No!’ roared Jawleyford, determined not to be done out of his grievance. ‘No!’ repeated he; ‘do you call that nothing?

‘Why, nothing to make yourself unhappy about,’ replied Mrs Jawleyford, rather pleased than otherwise; for she was glad it was not from rings, the jeweller, and, moreover, hated the monotony of Jawleyford Court, and was glad of anything to relieve it. If she had had her own way, she would have gadded about at watering-places all the year round.

‘Well,’ said Jawleyford, with a toss of the head and a shrug of resignation, ‘you’ll have me in gaol; I see that.’

‘Nay, my dear J.,’ rejoined his wife, soothingly; ‘I’m sure you’ve plenty of money.’

Have I!’ ejaculated Jawleyford. ‘Do you suppose, if I had, I’d have left Laverick Wells without paying Miss Bustlebey, or given a bill at three months for the house-rent?’

‘Well, but my dear, you’ve nothing to do but tell Mr Screwemtight to get you some money from the tenants.’

‘Money from the tenants!’ replied Mr Jawleyford. ‘Screwemtight tells me he can’t get another farthing from any man on the estate.’

‘Oh, pooh!’ said Mrs Jawleyford; ‘you’re far too good to them. I always say Screwemtight looks far more to their interest than he does to yours.’

Jawleyford, we may observe, was one of the rather numerous race of paper-booted, pen-and-ink landowners. He always dressed in the country as he would in St James’s Street, and his communications with his tenantry were chiefly confined to dining with them twice a year in the great entrance-hall, after Mr Screwemtight had eased them of their cash in the steward’s-room. Then Mr Jawleyford would shine forth the very impersonification of what a landlord ought to be. Dressed in the height of the fashion, as if by his clothes to give the lie to his words, he would expatiate on the delights of such meetings of equality; declare that, next to those spent with his family, the only really happy moments of his life were those when he was surrounded by his tenantry; he doated on the manly character of the English farmer. Then he would advert to the great antiquity of the Jawleyford family, many generations of whom looked down upon them from the walls of the old hall; some on their war-steeds, some armed cap-àa-pie, some in court-dresses, some in Spanish ones, one in a white dress with gold brocade breeches and a hat with an enormous plume, old Jawleyford (father of the present one) in the Windsor uniform, and our friend himself, the very prototype of what then stood before them. Indeed, he had been painted in the act of addressing his hereditary chaw-bacons in the hall in which the picture was suspended. There he stood, with his bright auburn hair (now rather badger-pied, perhaps, but still very passable by candlelight) -- his bright auburn hair, we say, swept boldly off his lofty forehead, his hazy grey eyes flashing with the excitement of drink and animation, his left hand reposing on the hip of his well-fitting black pantaloons, while the right one, radiant with rings, and trimmed with upturned wristband, sawed the air, as he rounded off the periods of the well-accustomed saws.

Jawleyford, like a good many people, was very hospitable when in full fig -- two soups, two fishes, and the necessary concomitants; but he would see anyone far enough before he would give him a dinner merely because he wanted one. That sort of ostentatious banqueting has about brought country society in general to a dead lock. People tire of the constant revision of plate, linen, and china.

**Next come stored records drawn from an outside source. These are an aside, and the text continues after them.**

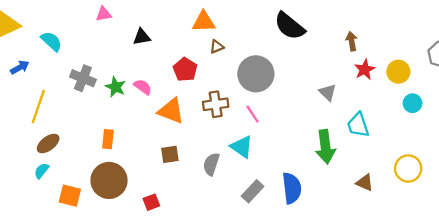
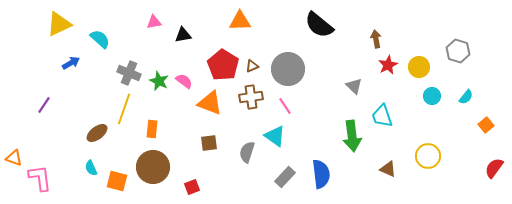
pink triangle: (104, 14) -> (154, 22), moved
brown triangle: (217, 47) -> (252, 66), moved
red pentagon: (185, 70) -> (223, 65), size x1.4
yellow line: (38, 106) -> (124, 109), moved
cyan semicircle: (42, 171) -> (91, 168), moved, turned -63

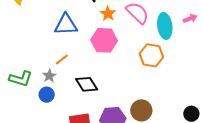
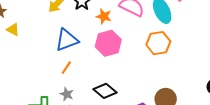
orange line: (62, 59) -> (66, 68), moved

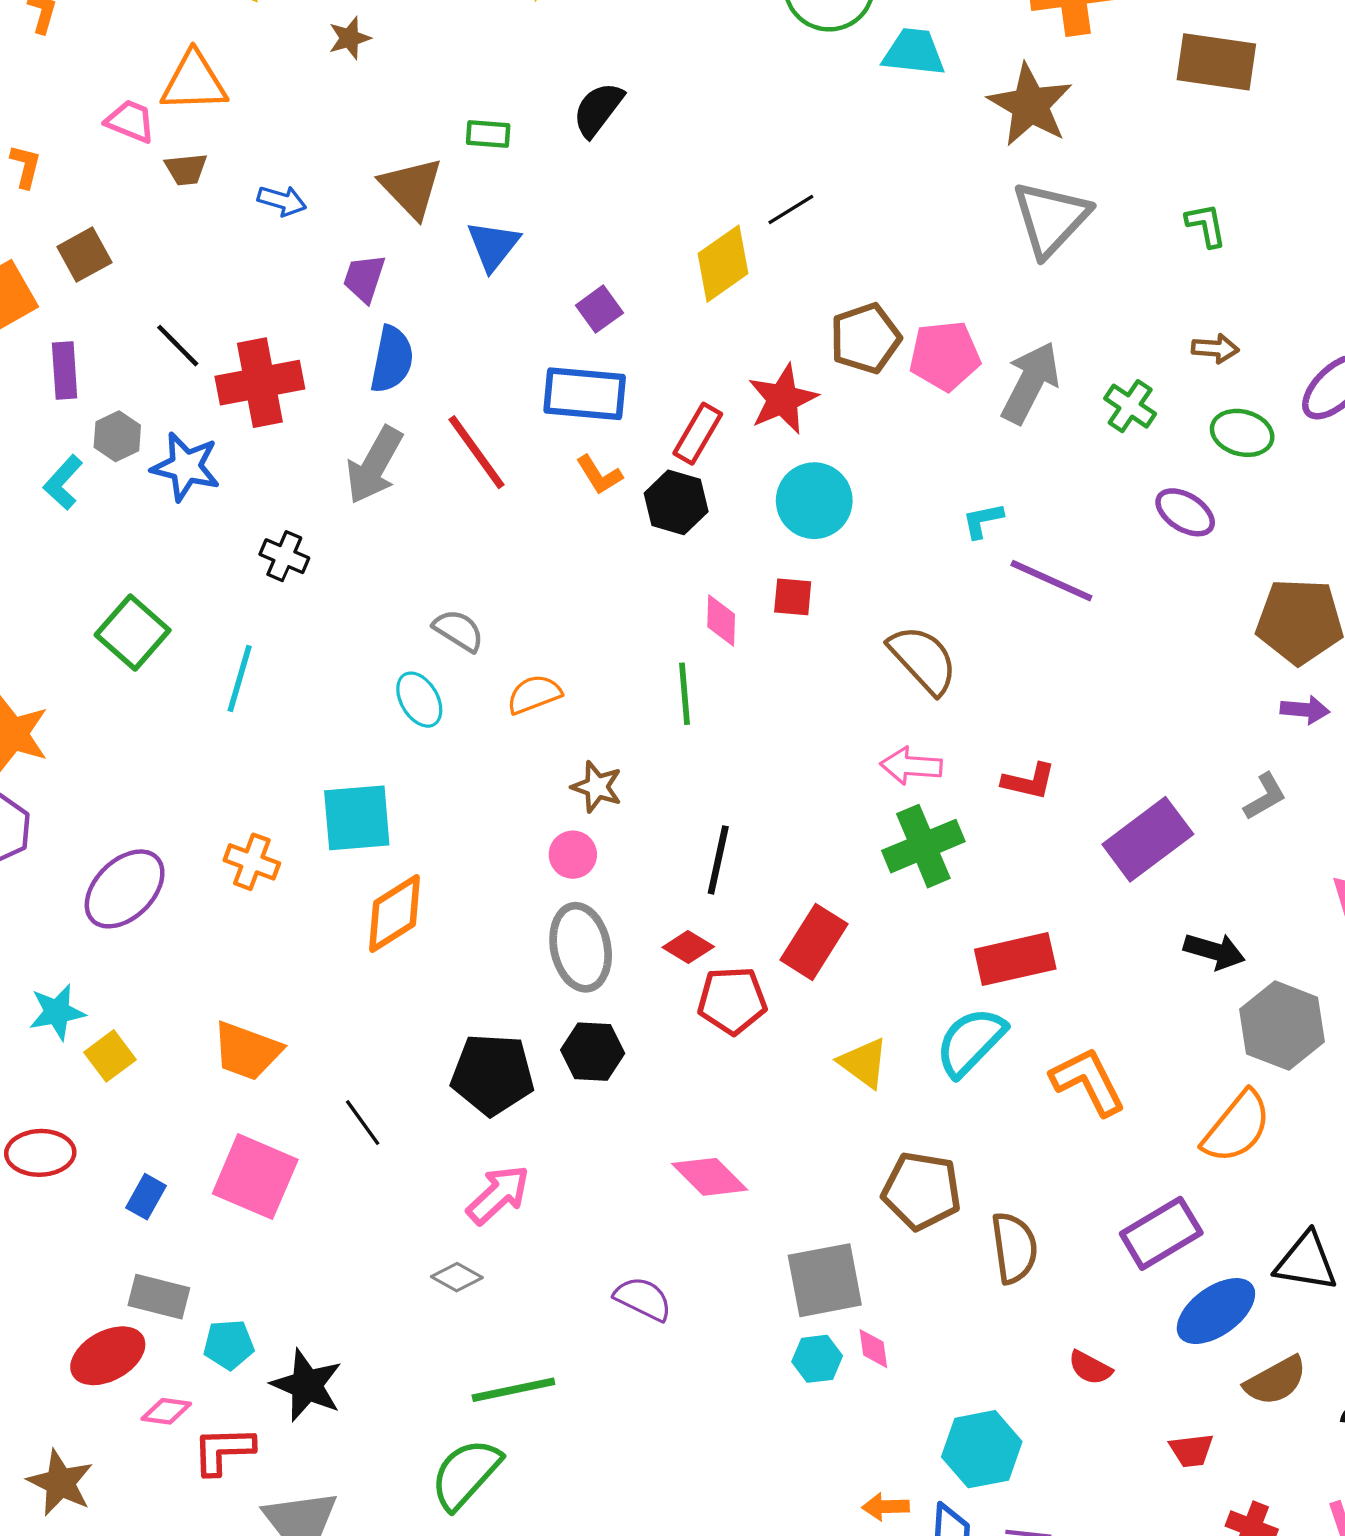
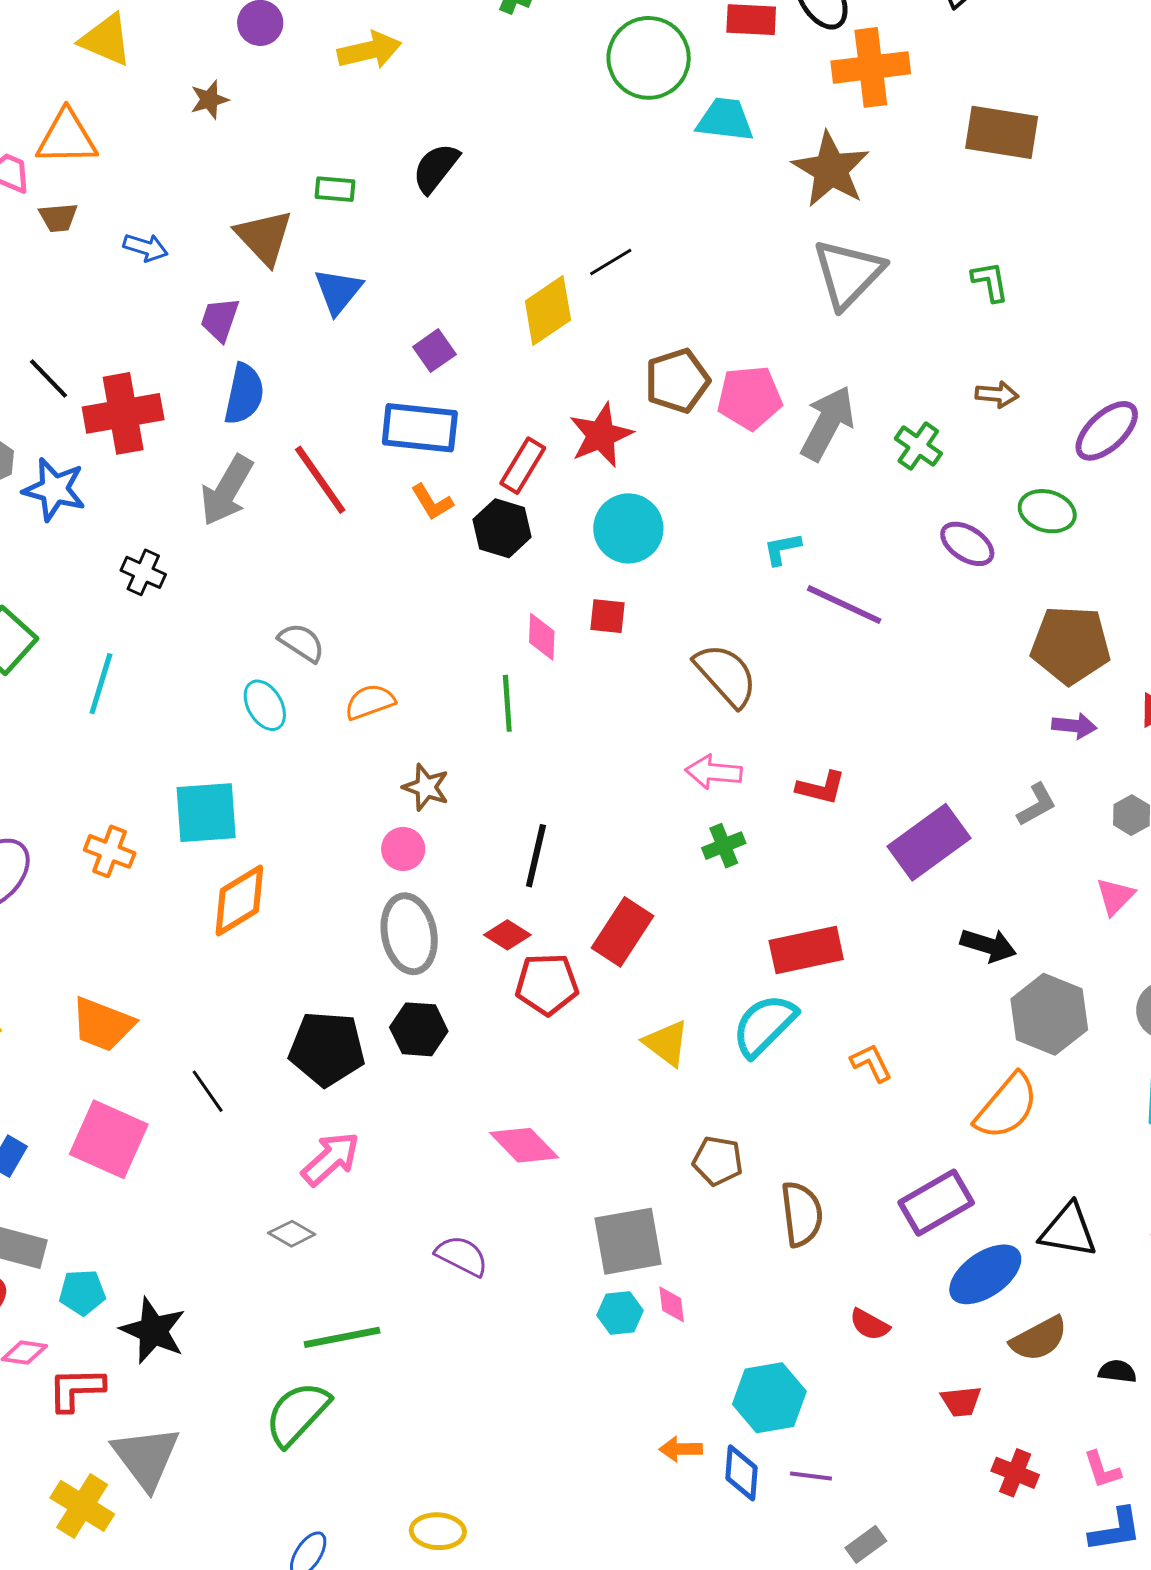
green ellipse: (1242, 433) -> (1047, 511), moved
green cross: (923, 846) -> (724, 846), size x0.6
orange L-shape: (1088, 1081) -> (871, 1063), size x0.6
brown pentagon: (922, 1191) -> (718, 1161), size x0.7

Mrs Jawleyford, on the other hand, was a very rough-and-ready sort of woman, never put out of her way; and though she constantly preached the old doctrine that girls ‘are much better single than married,’ she was always on the look-out for opportunities of contradicting her assertions.

She was an Irish lady, with a pedigree almost as long as Jawleyford’s, but more compressible pride, and if she couldn’t get a duke, she would take a marquis or an earl, or even put up with a rich commoner.